Quelle: Südwest Presse, 31.08.2016

 

 

 

Ein Kommentar zu “„Wann bleibt ein Geschenk ein Geschenk? Vorbereitung der Exponate fürs Humboldt Forum“

  1. Wenn man zum Anfassen eines vor 100 Jahren erworbenen Museumobjektes aus Papua-Neuguinea heute Schutzanzug, Staubmaske u.a. benötigt, dann wäre dieses Objekt im Herkunftsland längst verschwunden. Ich habe selbst im Februar 1975 über zwei Wochen lang Papua-Neuguinea bereist – Sepik-Region, Mt. Hagen-Hochland, Küste usw. Jeder, der interessiert gewesen wäre hätte dort massenhaft Objekte aller Art, auch alte, für wenig Geld erwerben können, und die Menschen dort wären dafür sehr dankbar gewesen. Solche Objekte, auch damals korrekt durch den hiesigen Zoll gebracht  brachten eine Gefahr mit sich – nämlich der von Ungeziefer z.B.  im Inneren  von Holzfiguren. Ich habe meine – mittlerweile an Unbekannt verschenkte Figuren – jahrelang beobachtet und wegen Würmer bearbeitet, damit diese sich nicht meiner guten Möbel bemächtigen. Aber nach ein paar Jahren ist das vorbei. ——  Hierzulande sollte man endlich in dieser Thematik mehr Selbstvertrauen aufbringen und das Eigentumsrecht auch verteidigen.
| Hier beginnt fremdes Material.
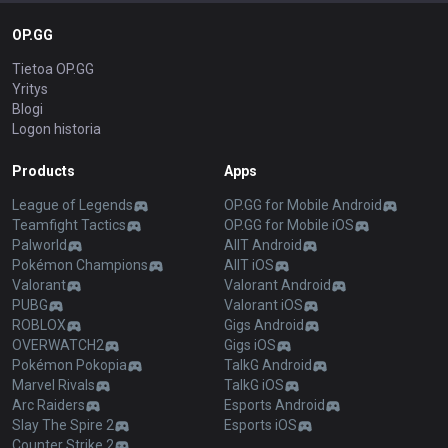
OP.GG
Tietoa OP.GG
Yritys
Blogi
Logon historia
Products
Apps
League of Legends
OP.GG for Mobile Android
Teamfight Tactics
OP.GG for Mobile iOS
Palworld
AllT Android
Pokémon Champions
AllT iOS
Valorant
Valorant Android
PUBG
Valorant iOS
ROBLOX
Gigs Android
OVERWATCH2
Gigs iOS
Pokémon Pokopia
TalkG Android
Marvel Rivals
TalkG iOS
Arc Raiders
Esports Android
Slay The Spire 2
Esports iOS
Counter Strike 2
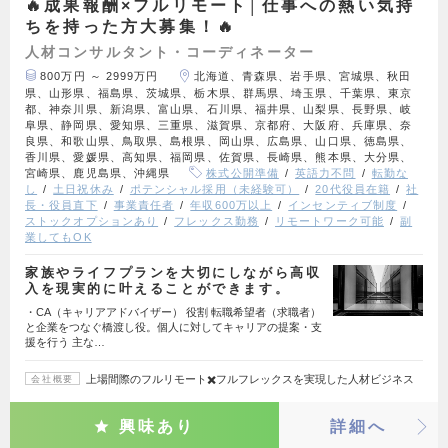
🔥成果報酬×フルリモート│仕事への熱い気持
ちを持った方大募集！🔥
人材コンサルタント・コーディネーター
800万円 ～ 2999万円
北海道、青森県、岩手県、宮城県、秋田
県、山形県、福島県、茨城県、栃木県、群馬県、埼玉県、千葉県、東京
都、神奈川県、新潟県、富山県、石川県、福井県、山梨県、長野県、岐
阜県、静岡県、愛知県、三重県、滋賀県、京都府、大阪府、兵庫県、奈
良県、和歌山県、鳥取県、島根県、岡山県、広島県、山口県、徳島県、
香川県、愛媛県、高知県、福岡県、佐賀県、長崎県、熊本県、大分県、
宮崎県、鹿児島県、沖縄県
株式公開準備
英語力不問
転勤な
し
土日祝休み
ポテンシャル採用（未経験可）
20代役員在籍
社
長・役員直下
事業責任者
年収600万以上
インセンティブ制度
ストックオプションあり
フレックス勤務
リモートワーク可能
副
業してもOK
家族やライフプランを大切にしながら高収
入を現実的に叶えることができます。
・CA（キャリアアドバイザー） 役割 転職希望者（求職者）
と企業をつなぐ橋渡し役。個人に対してキャリアの提案・支
援を行う 主な…
上場間際のフルリモート✖️フルフレックスを実現した人材ビジネス
会社概要
興味あり
詳細へ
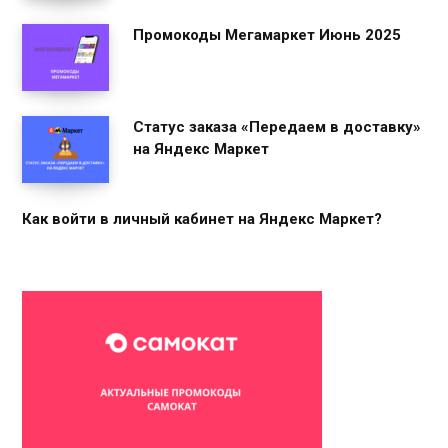
Промокоды Мегамаркет Июнь 2025
Статус заказа «Передаем в доставку»
на Яндекс Маркет
Как войти в личный кабинет на Яндекс Маркет?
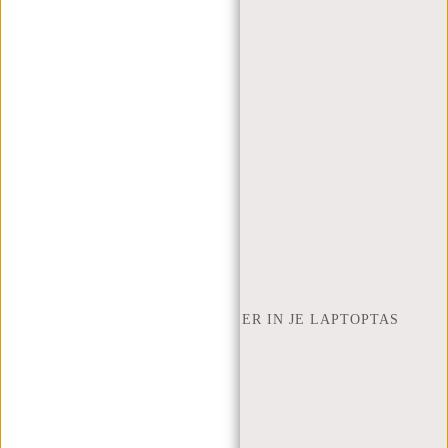
(+31) 085-130 68 40
WEBSHOP@NEW-REBELS.COM
VEELGESTELDE VRAGEN
CONTACT
BESTELLEN EN VERZENDEN
RETOUREN EN GARANTIE
BETAALMETHODES
INSPIRATIE
ZOEK WINKEL
NEW REBELS
HOEVEEL INCH LAPTOP PAST ER IN JE LAPTOPTAS
OVER ONS
ALGEMENE VOORWAARDEN
PRIVACY POLICY
BEDRIJFSINFORMATIE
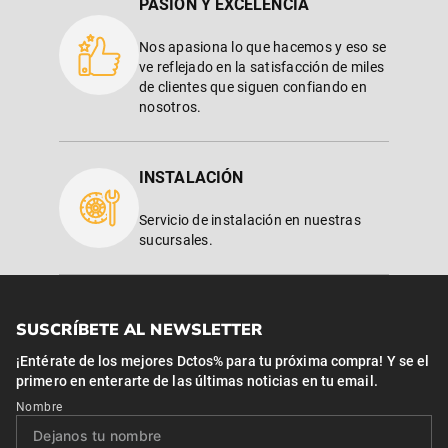
PASIÓN Y EXCELENCIA
Nos apasiona lo que hacemos y eso se
ve reflejado en la satisfacción de miles
de clientes que siguen confiando en
nosotros.
INSTALACIÓN
Servicio de instalación en nuestras
sucursales.
SUSCRÍBETE AL NEWSLETTER
¡Entérate de los mejores Dctos% para tu próxima compra! Y se el
primero en enterarte de las últimas noticias en tu email.
Nombre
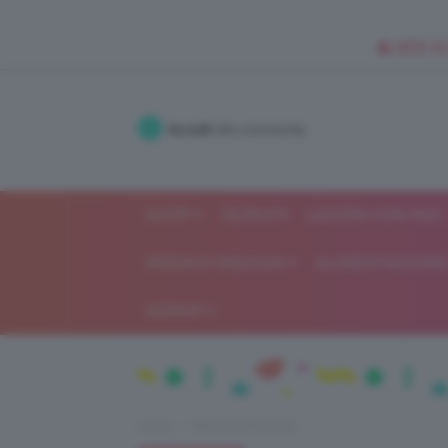
🥥 NEW IN
Accedi
alla community
SHOP
ISCRIVITI
LAVORA CON NOI
MODA E FASHION
ALIMENTAZIONE 
GOSSIP
Home
Recensioni beauty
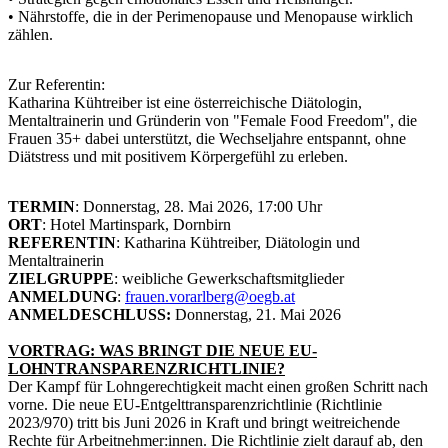
• Nährstoffe, die in der Perimenopause und Menopause wirklich
zählen.
Zur Referentin:
Katharina Kühtreiber ist eine österreichische Diätologin,
Mentaltrainerin und Gründerin von "Female Food Freedom", die
Frauen 35+ dabei unterstützt, die Wechseljahre entspannt, ohne
Diätstress und mit positivem Körpergefühl zu erleben.
TERMIN
: Donnerstag, 28. Mai 2026, 17:00 Uhr
ORT
: Hotel Martinspark, Dornbirn
REFERENTIN
: Katharina Kühtreiber, Diätologin und
Mentaltrainerin
ZIELGRUPPE
: weibliche Gewerkschaftsmitglieder
ANMELDUNG
:
frauen.vorarlberg@oegb.at
ANMELDESCHLUSS:
Donnerstag, 21. Mai 2026
VORTRAG: WAS BRINGT DIE NEUE EU-
LOHNTRANSPARENZRICHTLINIE?
Der Kampf für Lohngerechtigkeit macht einen großen Schritt nach
vorne. Die neue EU-Entgelttransparenzrichtlinie (Richtlinie
2023/970) tritt bis Juni 2026 in Kraft und bringt weitreichende
Rechte für Arbeitnehmer:innen. Die Richtlinie zielt darauf ab, den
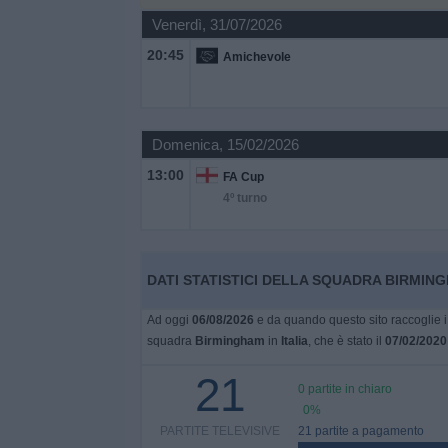
Venerdì, 31/07/2026
Widget
20:45
Amichevole
Domenica, 15/02/2026
13:00
FA Cup
4º turno
DATI STATISTICI DELLA SQUADRA BIRMINGH
Ad oggi
06/08/2026
e da quando questo sito raccoglie i 
squadra
Birmingham
in
Italia
, che è stato il
07/02/2020
21
0 partite in chiaro
0%
PARTITE TELEVISIVE
21 partite a pagamento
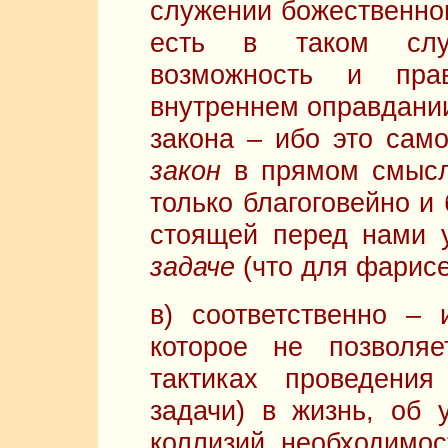
служении божественном
есть в таком служ
возможность и пра
внутреннем оправдании
закона – ибо это сам
закон
в прямом смысле
только благоговейно и
стоящей перед нами 
задаче
(что для фарис
в) соответственно –
которое не позволяе
тактиках проведения
задачи) в жизнь, об 
коллизий, необходимост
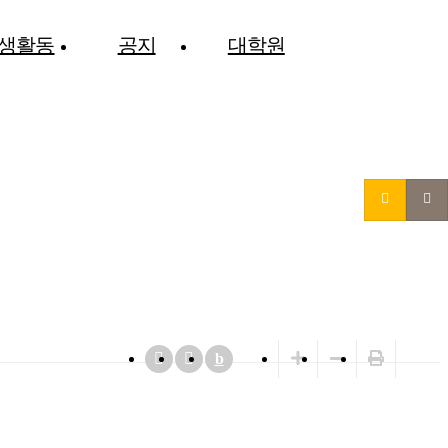
생활동
공지
대학원
b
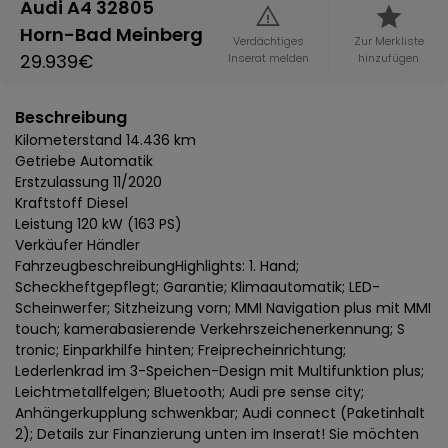
Audi A4 32805
Horn-Bad Meinberg
Verdächtiges
Zur Merkliste
29.939€
Inserat melden
hinzufügen
Beschreibung
Kilometerstand 14.436 km
Getriebe Automatik
Erstzulassung 11/2020
Kraftstoff Diesel
Leistung 120 kW (163 PS)
Verkäufer Händler
FahrzeugbeschreibungHighlights: 1. Hand;
Scheckheftgepflegt; Garantie; Klimaautomatik; LED-
Scheinwerfer; Sitzheizung vorn; MMI Navigation plus mit MMI
touch; kamerabasierende Verkehrszeichenerkennung; S
tronic; Einparkhilfe hinten; Freiprecheinrichtung;
Lederlenkrad im 3-Speichen-Design mit Multifunktion plus;
Leichtmetallfelgen; Bluetooth; Audi pre sense city;
Anhängerkupplung schwenkbar; Audi connect (Paketinhalt
2); Details zur Finanzierung unten im Inserat! Sie möchten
Die heutige deutsche Ängstlichkeit bestärkt geradezu die Ansprüche der mittlerweile sehr selbstbewusst gewordenen Völker mit allerlei Forderungen zu kommen. Man ermutige diese hierherzukommen und deutsche Objekte z.B. im Kunstbetrieb für ihre eigenen Museen zu erwerben, egal ob Dürer oder Beuys, z.B. erwerben Japaner Werke französischer Impressionisten. ——  Mit Redewendungen wie „asymmetrische Machtverhältnisse“ und „koloniale Unterdrückung“ stellt man hier die damalige Erwerbung der Objekte in Frage. So wird man morgen auch die heute erworbenen Objekte als zu Unrecht erworben hinstellen können. Die von hiesigen Politikern und Medien immer wieder „instrumentalisierte“ (deren Begriff) Kolonialzeit wird in den damaligen sog. Schutzgebieten vielfach anders gesehen. Mir sagte man in Papua-Neuguinea, man sei den damit ins Land gekommenen Missionaren sehr dankbar, da mit deren Wirken das furchtbare Morden zwischen Stämmen und Familien ein Ende fand. —– Auch bedenke man, das damals erworbene Objekte, vielfach als „primitive Kunst“ bezeichnet , damals wenig Wert hatten; erst Altwerden und heutige Begierde machen sie wertvoll. Das Ethnische Museum in Berlin hat von mir  vor langer Zeit im Südsee-Bereich erworbenes als Geschenk angenommen — damals billig, heute interessant??